Today's production seems to borrow from the idea of what could go wrong at home, though it unfortunately lacks the creative genius that Takashi Miike brings. A Case of the Diabolical focuses on a group of four Japanese individuals: a seamy salaryman-type figure with a hyper-paced Osaka accent, his presumed wife with traditional short permed hair that all women her age--the burgeoning 'arafo'--or around forties--have, a younger male named Satoru, and a very cute schoolgirl character.
The story itself is not very fleshed out, but we can tell from the get-go that the salaryman is plagued by a case of the lewd reality skeevies where furious sex and only furious sex is on his mind. Outside of two scenes of carnal passion, we see him having a heated argument with Satoru complete with absurdly fake uppercuts. Their argument is about something indecent Satoru accidentally bore witness which sets up the nocturnal naughtiness of the final scene that fans of older Japanese woman coupling with younger men will surely enjoy.
In between, we see said salaryman-with-a-vengance engage in indecent romance with his schoolgirl partner who demurely spreads her legs and allows him to inspect her damp pubic area. Foreplay with fingers and tongues from both parties continues the scene and mosaic is nowhere to be found. Yes, although this certainly is not the best production in recent years, it does come uncensored so for those looking to view the most intimate details of quite attractive Japanese women both schoolgirl young and milf 'mature' (quoted not to cause offense!), grab a chair and relax.

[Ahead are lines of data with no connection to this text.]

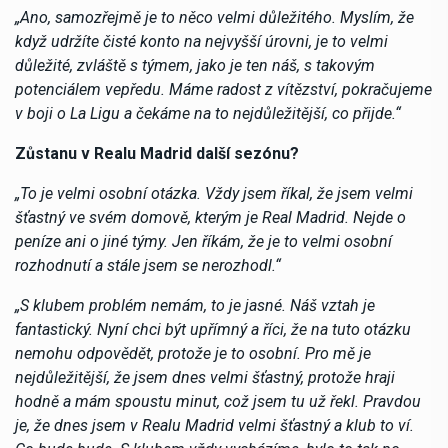
„Ano, samozřejmě je to něco velmi důležitého. Myslím, že
když udržíte čisté konto na nejvyšší úrovni, je to velmi
důležité, zvláště s týmem, jako je ten náš, s takovým
potenciálem vepředu. Máme radost z vítězství, pokračujeme
v boji o La Ligu a čekáme na to nejdůležitější, co přijde.“
Zůstanu v Realu Madrid další sezónu?
„To je velmi osobní otázka. Vždy jsem říkal, že jsem velmi
šťastný ve svém domově, kterým je Real Madrid. Nejde o
peníze ani o jiné týmy. Jen říkám, že je to velmi osobní
rozhodnutí a stále jsem se nerozhodl.“
„S klubem problém nemám, to je jasné. Náš vztah je
fantastický. Nyní chci být upřímný a říci, že na tuto otázku
nemohu odpovědět, protože je to osobní. Pro mě je
nejdůležitější, že jsem dnes velmi šťastný, protože hraji
hodně a mám spoustu minut, což jsem tu už řekl. Pravdou
je, že dnes jsem v Realu Madrid velmi šťastný a klub to ví.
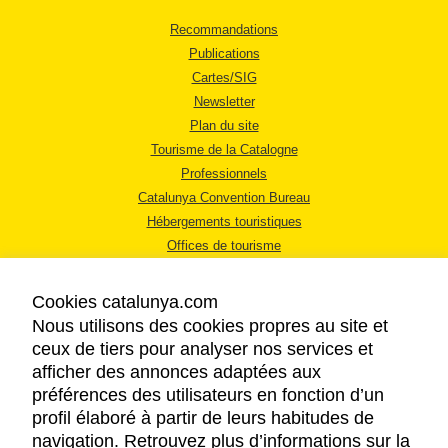
Recommandations
Publications
Cartes/SIG
Newsletter
Plan du site
Tourisme de la Catalogne
Professionnels
Catalunya Convention Bureau
Hébergements touristiques
Offices de tourisme
Cookies catalunya.com
Nous utilisons des cookies propres au site et
ceux de tiers pour analyser nos services et
afficher des annonces adaptées aux
MENTIONS LÉGALES
préférences des utilisateurs en fonction d’un
RÈGLES DE CONFIDENTIALITÉ
profil élaboré à partir de leurs habitudes de
COOKIES
navigation. Retrouvez plus d’informations sur la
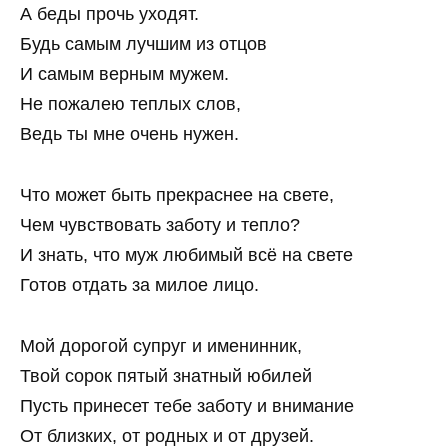
А беды прочь уходят.
Будь самым лучшим из отцов
И самым верным мужем.
Не пожалею теплых слов,
Ведь ты мне очень нужен.
Что может быть прекраснее на свете,
Чем чувствовать заботу и тепло?
И знать, что муж любимый всё на свете
Готов отдать за милое лицо.
Мой дорогой супруг и именинник,
Твой сорок пятый знатный юбилей
Пусть принесет тебе заботу и внимание
От близких, от родных и от друзей.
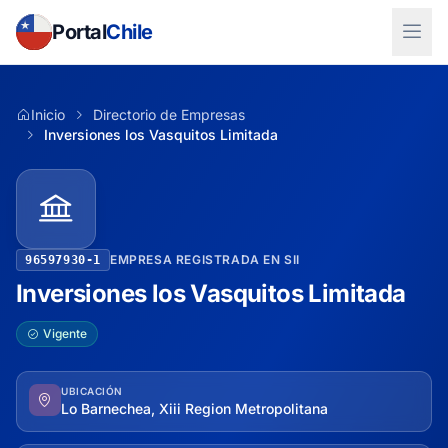
Portal
Chile
Inicio
Directorio de Empresas
Inversiones los Vasquitos Limitada
EMPRESA REGISTRADA EN SII
96597930-1
Inversiones los Vasquitos Limitada
Vigente
UBICACIÓN
Lo Barnechea, Xiii Region Metropolitana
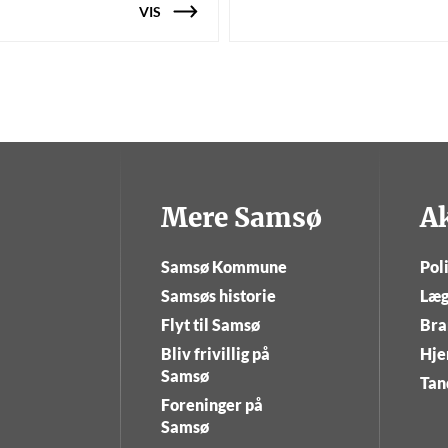
VIS
Mere Samsø
A
Samsø Kommune
Poli
Samsøs historie
Læg
Flyt til Samsø
Bra
Bliv frivillig på
Hje
Samsø
Tan
Foreninger på
Samsø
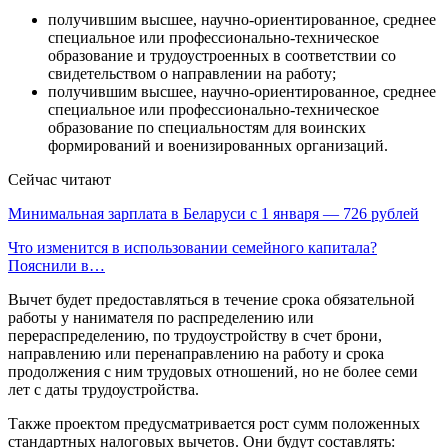
получившим высшее, научно-ориентированное, среднее
специальное или профессионально-техническое
образование и трудоустроенных в соответствии со
свидетельством о направлении на работу;
получившим высшее, научно-ориентированное, среднее
специальное или профессионально-техническое
образование по специальностям для воинских
формирований и военизированных организаций.
Сейчас читают
Минимальная зарплата в Беларуси с 1 января — 726 рублей
Что изменится в использовании семейного капитала?
Пояснили в…
Вычет будет предоставляться в течение срока обязательной
работы у нанимателя по распределению или
перераспределению, по трудоустройству в счет брони,
направлению или перенаправлению на работу и срока
продолжения с ним трудовых отношений, но не более семи
лет с даты трудоустройства.
Также проектом предусматривается рост сумм положенных
стандартных налоговых вычетов. Они будут составлять:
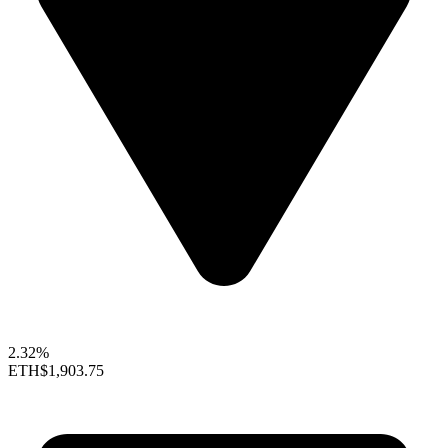
2.32%
ETH
$1,903.75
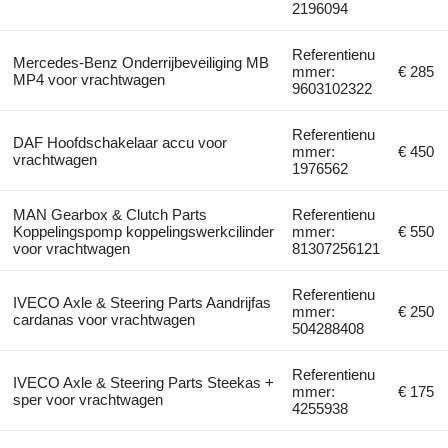
2196094
Referentienu
Mercedes-Benz Onderrijbeveiliging MB
mmer:
€ 285
MP4 voor vrachtwagen
9603102322
Referentienu
DAF Hoofdschakelaar accu voor
mmer:
€ 450
vrachtwagen
1976562
MAN Gearbox & Clutch Parts
Referentienu
Koppelingspomp koppelingswerkcilinder
mmer:
€ 550
voor vrachtwagen
81307256121
Referentienu
IVECO Axle & Steering Parts Aandrijfas
mmer:
€ 250
cardanas voor vrachtwagen
504288408
Referentienu
IVECO Axle & Steering Parts Steekas +
mmer:
€ 175
sper voor vrachtwagen
4255938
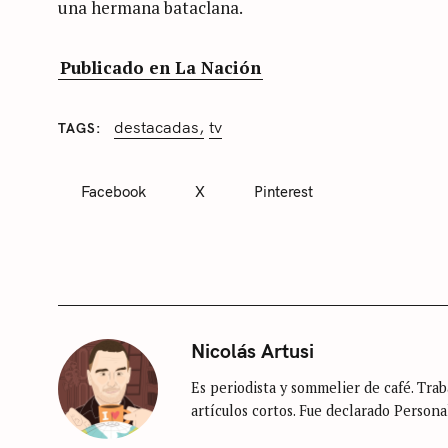
una hermana bataclana.
Publicado en La Nación
destacadas
tv
TAGS
C
A
T
Facebook
X
Pinterest
E
S
G
O
e
R
I
a
E
S
r
c
S
Nicolás Artusi
h
i
Es periodista y sommelier de café. Traba
n
f
artículos cortos. Fue declarado Persona
c
o
a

The sexual encounters--especially the ones that make the bulk of the latter two-thirds of the production are quite intense. Age certainly is only a number when the paterfamilias' female counterpart caterwauls with the best of them through an encyclopedia of basic sexual positions. It's a great performance from someone who truly seems to love the act of stark naked erotic coupling. Although the plot is admittedly weak and not as fleshed out as it could be, scenes like this do make up for it.

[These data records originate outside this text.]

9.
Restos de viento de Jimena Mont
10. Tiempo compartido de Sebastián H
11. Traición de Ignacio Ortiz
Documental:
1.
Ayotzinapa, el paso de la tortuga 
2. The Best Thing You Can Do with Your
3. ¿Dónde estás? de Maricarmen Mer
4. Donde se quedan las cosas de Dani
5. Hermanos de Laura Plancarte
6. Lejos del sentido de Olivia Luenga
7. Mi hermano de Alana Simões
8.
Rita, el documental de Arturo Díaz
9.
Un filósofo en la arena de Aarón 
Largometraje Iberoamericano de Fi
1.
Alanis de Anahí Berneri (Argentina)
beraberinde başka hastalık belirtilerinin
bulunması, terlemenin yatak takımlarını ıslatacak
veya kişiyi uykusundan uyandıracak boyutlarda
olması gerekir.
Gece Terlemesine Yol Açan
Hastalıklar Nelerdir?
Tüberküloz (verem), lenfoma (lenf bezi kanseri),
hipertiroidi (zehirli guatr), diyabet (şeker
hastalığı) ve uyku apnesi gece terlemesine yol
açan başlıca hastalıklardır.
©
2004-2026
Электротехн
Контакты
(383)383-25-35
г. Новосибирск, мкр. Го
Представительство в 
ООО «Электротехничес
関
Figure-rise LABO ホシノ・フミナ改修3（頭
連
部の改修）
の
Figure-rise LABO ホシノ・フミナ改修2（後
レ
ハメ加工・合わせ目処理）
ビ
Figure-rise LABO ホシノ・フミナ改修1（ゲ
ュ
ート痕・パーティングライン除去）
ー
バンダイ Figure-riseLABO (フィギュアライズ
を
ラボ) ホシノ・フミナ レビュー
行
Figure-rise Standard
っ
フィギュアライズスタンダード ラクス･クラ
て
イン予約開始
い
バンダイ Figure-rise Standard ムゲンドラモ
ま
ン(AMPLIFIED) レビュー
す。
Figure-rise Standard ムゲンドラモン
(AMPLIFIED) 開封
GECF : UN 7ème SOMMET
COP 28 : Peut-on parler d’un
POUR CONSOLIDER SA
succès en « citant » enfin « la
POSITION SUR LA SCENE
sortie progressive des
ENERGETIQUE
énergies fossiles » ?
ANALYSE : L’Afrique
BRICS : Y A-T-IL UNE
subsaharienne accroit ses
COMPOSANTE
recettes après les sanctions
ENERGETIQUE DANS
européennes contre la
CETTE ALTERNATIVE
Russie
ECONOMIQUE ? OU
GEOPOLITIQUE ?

A Case of the Diabolical may or may not be truly worthy of its name. There's certainly an element of the sadistic with the salaryman husband being the chief instigator of bedtime activities, but that's more of a general staple of Japanese sex. From the snippet of life shown in this production, it's certain that this is anything but a proper home unit due to dialog (subtitled in English) that enfolds as the movie runs its marginally devious course.